Climat, migrations… Le nouveau gouvernement tchèque annonce un revirement sur les politiques de l’UE
Le nouveau gouvernement d’extrême droite tchèque va opérer un virage politique majeur sur plusieurs questions européennes, notamment en matière de climat et de migration.
PRAGUE — La République tchèque sera désormais dirigée par une coalition tripartite rassemblant le mouvement populiste ANO (« Oui »), le parti de droite Les Motoristes et le parti d’extrême droite Liberté et démocratie directe (SPD).
Cette alliance, qui réunit des membres des groupes des Patriotes pour l’Europe et Europe des nations souveraines, place le pays sur une trajectoire plus souverainiste.
Dirigée par l’ancien Premier ministre Andrej Babiš, dont le mouvement ANO est arrivé en tête des élections législatives le mois dernier, la coalition a finalisé son programme vendredi 31 octobre.
Les médias tchèques ont publié le texte dimanche 2 novembre, à la veille de sa présentation officielle ce lundi.
Le document affirme la volonté de placer la souveraineté nationale au cœur de la politique européenne de Prague, tout en réaffirmant son ancrage au sein de l’OTAN.
Selon le texte, « l’Union européenne a ses limites » et ne devrait pas imposer de décisions restreignant l’autonomie des États membres.
Sur le plan régional, le gouvernement s’engage à relancer la coopération de Visegrad avec la Slovaquie, la Pologne et la Hongrie.
L’intégration monétaire est exclue : la coalition affirme que la couronne tchèque est « la clé de la souveraineté économique » et cherchera même à l’inscrire dans la Constitution.
En matière de migration, le nouveau gouvernement promet une tolérance zéro pour les passages irréguliers, rejette le pacte européen sur la migration et l’asile et proposera une nouvelle loi sur l’asile limitant la protection aux cas exceptionnels.
Les politiques énergétiques et climatiques marquent les changements les plus radicaux.
Les partis de la coalition dirigée par ANO qualifient le Pacte vert pour l’Europe (Green Deal) de « non durable » et réclament une refonte des quotas d’émissions industrielles pour plus de prévisibilité.
Prague annonce qu’elle n’appliquera pas le nouveau système européen d’échange de quotas d’émissions pour les bâtiments et le transport routier (SEQE 2), en raison de ses effets sociaux potentiellement néfastes, et rejette également toute taxe carbone sur les carburants.

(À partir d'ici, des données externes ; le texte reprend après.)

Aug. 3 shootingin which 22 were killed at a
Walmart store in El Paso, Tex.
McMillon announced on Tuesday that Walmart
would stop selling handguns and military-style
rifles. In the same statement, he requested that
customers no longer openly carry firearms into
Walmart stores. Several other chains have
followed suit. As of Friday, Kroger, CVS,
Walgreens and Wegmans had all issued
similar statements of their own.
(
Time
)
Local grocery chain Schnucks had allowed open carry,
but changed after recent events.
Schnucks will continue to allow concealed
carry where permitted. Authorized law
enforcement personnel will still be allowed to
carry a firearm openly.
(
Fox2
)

Le gouvernement juge « inacceptable » la suppression progressive des voitures à moteur à combustion d’ici 2035. Il prévoit de nationaliser complètement ČEZ, le principal groupe énergétique du pays, en rachetant les parts des actionnaires minoritaires.

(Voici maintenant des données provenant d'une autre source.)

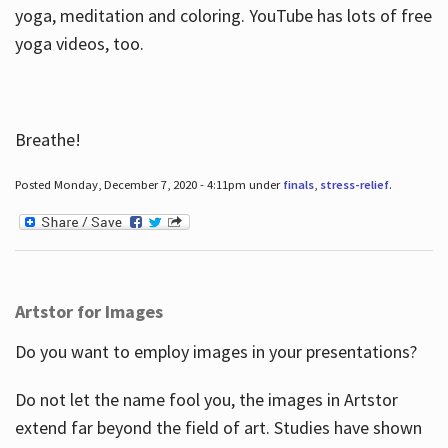
yoga, meditation and coloring. YouTube has lots of free
yoga videos, too.
Breathe!
Posted Monday, December 7, 2020 - 4:11pm under
finals
,
stress-relief
.
Artstor for Images
Do you want to employ images in your presentations?
Do not let the name fool you, the images in Artstor
extend far beyond the field of art. Studies have shown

L’énergie nucléaire est réaffirmée comme priorité stratégique, tandis que le gaz reste considéré comme essentiel à la stabilité du système. De nouvelles infrastructures gazières sont envisagées, et une partie des centrales à charbon restera en service à titre de solution de secours, jusqu’à ce que des alternatives stables soient disponibles.

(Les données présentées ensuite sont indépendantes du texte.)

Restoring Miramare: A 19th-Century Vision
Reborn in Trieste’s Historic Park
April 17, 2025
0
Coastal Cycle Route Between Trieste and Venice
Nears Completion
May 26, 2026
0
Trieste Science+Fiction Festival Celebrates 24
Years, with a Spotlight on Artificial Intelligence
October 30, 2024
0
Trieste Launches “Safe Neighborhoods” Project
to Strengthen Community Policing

En matière de sécurité, aucun changement d’orientation : la République tchèque reste pleinement alignée sur l’OTAN, souhaite renforcer sa défense aérienne et anti-drones, et participera aux initiatives européennes de défense commune.
Le programme affirme également le soutien de Prague aux efforts diplomatiques visant à mettre fin à la guerre en Ukraine, dans le respect du droit international et de la souveraineté des États.
Enfin, le texte ne mentionne pas explicitement la Russie, ni d’autres menaces spécifiques à la sécurité nationale.